Who should use it: The enzyme is only useful in patients with IBS. The results from our study showed that the enzyme worked best in ‘GOS-sensitive’ individuals. So if you have re-challenged FODMAPs and found that you react to high GOS foods such as legumes/pulses, then you may find this enzyme beneficial. Many foods rich in GOS represent important protein sources for vegetarians and vegans (for example nuts, legumes, lentils and some soy-products), so improving tolerance to GOS containing foods may help to minimise dietary restrictions and ensure nutritional adequacy.

What foods to use it with: 

High GOS foods that this enzyme is likely to assist tolerance with include:

  • Legumes (e.g. red kidney beans, chickpeas, baked beans, split peas)
  • Cashews and pistachios 
  • Hummus dip
  • Soy milk made from whole soy beans
  • Drinks made with soy milk containing GOS e.g. soy cappuccino
  • Oat milk
  • Freekeh
  • Thawed green peas, butternut pumpkin, beetroot
  • Custard apple


When to use it: This enzyme only targets GOS, so it should only be used when consuming GOS containing foods. As mentioned earlier, we also think that it is important to take the enzyme with food (half the dose immediately before the meal and half during the meal) to ensure that the enzyme travels through the gut with the food.

Where to get it: The enzyme is called 'alpha-galactosidase'. There are a number of different brands available, some with different doses. If you are based in Australia you will not find it on pharmacy shelves but it can be ordered online. 

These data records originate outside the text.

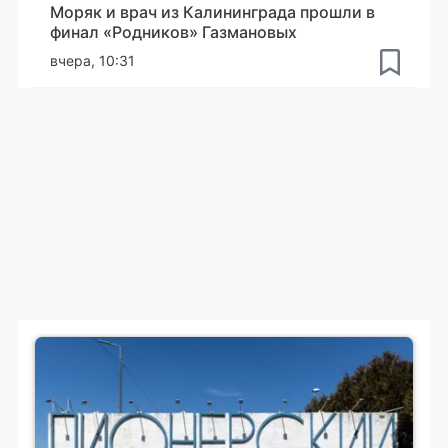
Моряк и врач из Калининграда прошли в
финал «Родников» Газмановых
вчера, 10:31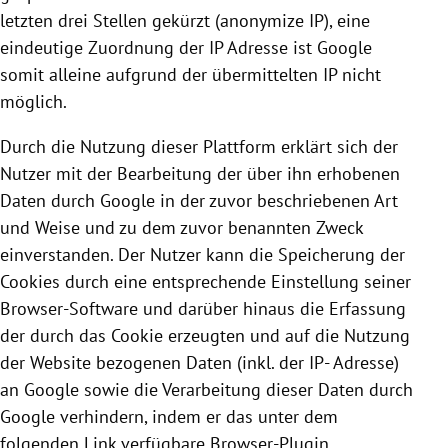
letzten drei Stellen gekürzt (anonymize IP), eine
eindeutige Zuordnung der IP Adresse ist
Google
somit alleine aufgrund der übermittelten IP nicht
möglich.
Durch die Nutzung dieser Plattform erklärt sich der
Nutzer mit der Bearbeitung der über ihn erhobenen
Daten durch
Google
in der zuvor beschriebenen Art
und Weise und zu dem zuvor benannten Zweck
einverstanden. Der Nutzer kann die Speicherung der
Cookies
durch eine entsprechende Einstellung seiner
Browser-Software und darüber hinaus die Erfassung
der durch das
Cookie
erzeugten und auf die Nutzung
der Website bezogenen Daten (inkl. der IP- Adresse)
an
Google
sowie die Verarbeitung dieser Daten durch
Google
verhindern, indem er das unter dem
folgenden Link verfügbare Browser-Plugin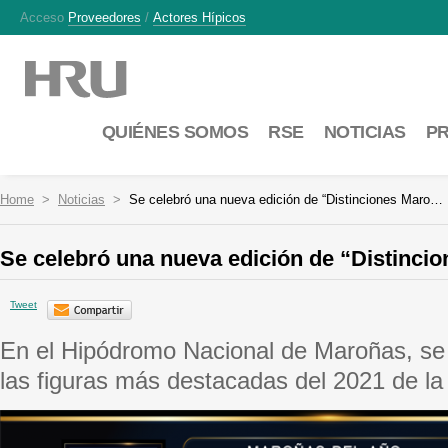
Acceso
Proveedores
/
Actores Hípicos
QUIÉNES SOMOS
RSE
NOTICIAS
P
Home
Noticias
Se celebró una nueva edición de “Distinciones Maro…
Se celebró una nueva edición de “Distinci
Tweet
En el Hipódromo Nacional de Maroñas, se
las figuras más destacadas del 2021 de la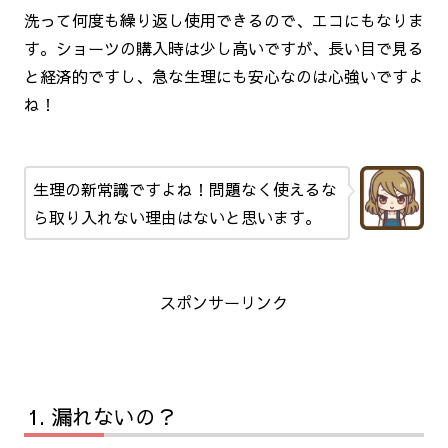
洗って何度も繰り返し使用できるので、エコにもなりま
す。ショーツの購入時は少し高いですが、長い目で見る
と経済的ですし、急な生理にも安心なのは心強いですよ
ね！
生理の新常識ですよね！問題なく使えるな
ら取り入れない理由はないと思います。
スポンサーリンク
漏れないの？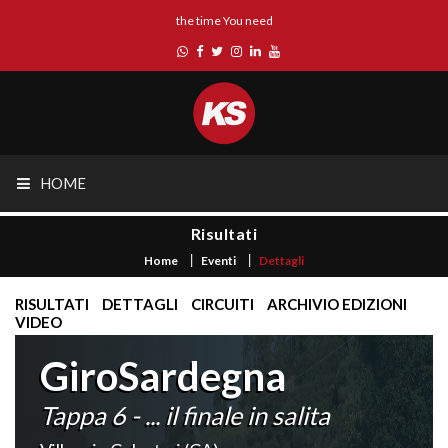
the time You need
HOME
Risultati
Home
Eventi
Dettagli
RISULTATI
DETTAGLI
CIRCUITI
ARCHIVIO EDIZIONI
VIDEO
GiroSardegna
Tappa 6 - ... il finale in salita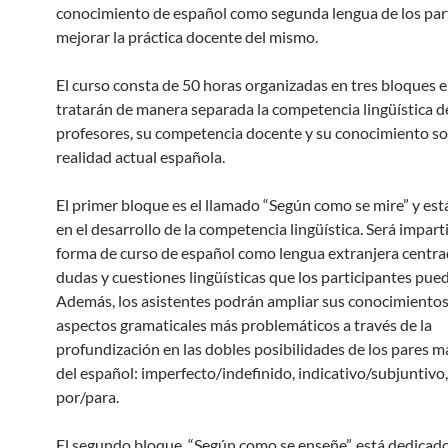
conocimiento de español como segunda lengua de los part
mejorar la práctica docente del mismo.
El curso consta de 50 horas organizadas en tres bloques e
tratarán de manera separada la competencia lingüística d
profesores, su competencia docente y su conocimiento so
realidad actual española.
El primer bloque es el llamado “Según como se mire” y es
en el desarrollo de la competencia lingüística. Será impart
forma de curso de español como lengua extranjera centra
dudas y cuestiones lingüísticas que los participantes pue
Además, los asistentes podrán ampliar sus conocimientos
aspectos gramaticales más problemáticos a través de la
profundización en las dobles posibilidades de los pares 
del español: imperfecto/indefinido, indicativo/subjuntivo,
por/para.
El segundo bloque, “Según como se enseñe”, está dedicado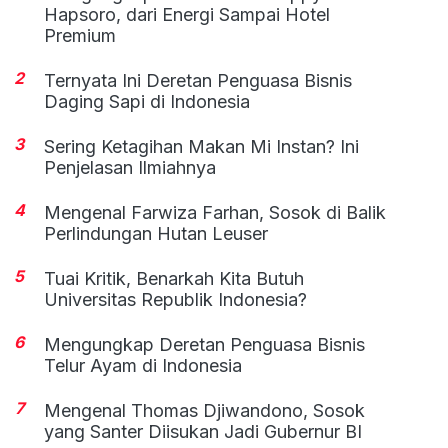
Hapsoro, dari Energi Sampai Hotel
Premium
2
Ternyata Ini Deretan Penguasa Bisnis
Daging Sapi di Indonesia
3
Sering Ketagihan Makan Mi Instan? Ini
Penjelasan Ilmiahnya
4
Mengenal Farwiza Farhan, Sosok di Balik
Perlindungan Hutan Leuser
5
Tuai Kritik, Benarkah Kita Butuh
Universitas Republik Indonesia?
6
Mengungkap Deretan Penguasa Bisnis
Telur Ayam di Indonesia
7
Mengenal Thomas Djiwandono, Sosok
yang Santer Diisukan Jadi Gubernur BI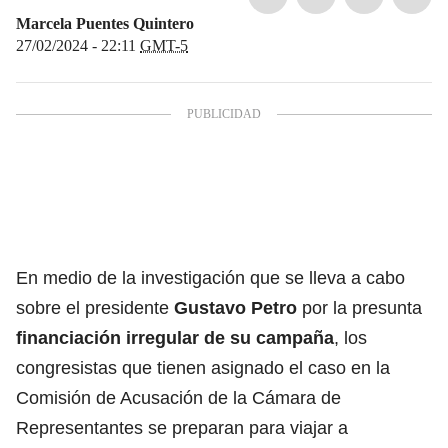
Marcela Puentes Quintero
27/02/2024 - 22:11
GMT-5
En medio de la investigación que se lleva a cabo
sobre el presidente
Gustavo Petro
por la presunta
financiación irregular de su campaña
, los
congresistas que tienen asignado el caso en la
Comisión de Acusación de la Cámara de
Representantes se preparan para viajar a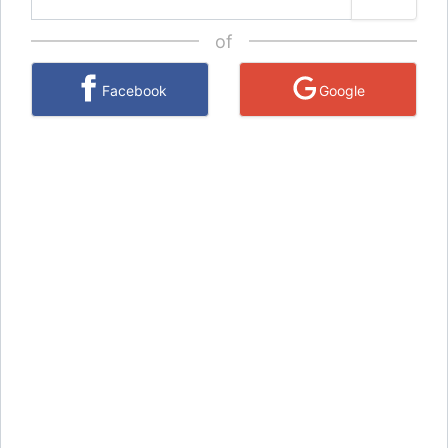
of
Facebook
Google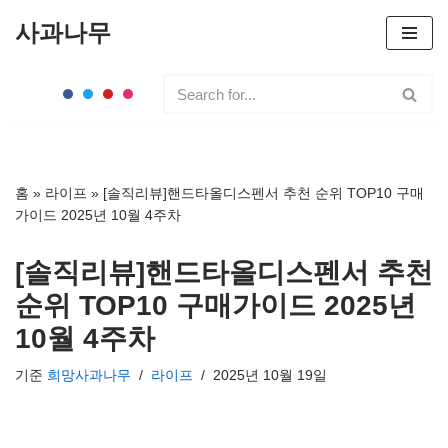
사과나무
콘
텐
츠
로
건
너
홈
»
라이프
»
[솔직리뷰]핸드타올디스펜서 추천 순위 TOP10 구매
뛰
가이드 2025년 10월 4주차
기
[솔직리뷰]핸드타올디스펜서 추천
순위 TOP10 구매가이드 2025년
10월 4주차
기준
희망사과나무
라이프
2025년 10월 19일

Thank you to the wonderful members of our @monashFODMAP community who participated in this research study, we couldn’t do it without you!

If you want to read the full article see the link here: http://rdcu.be/u1j2. 

Reference: Tuck CJ, Taylor KM, Gibson PR, Barrett JB, Muir JG. Increasing Symptoms in Irritable Bowel Symptoms With Ingestion of Galacto-Oligosaccharides Are Mitigated by [alpha]-Galactosidase Treatment. Am J Gastroenterol. 2017.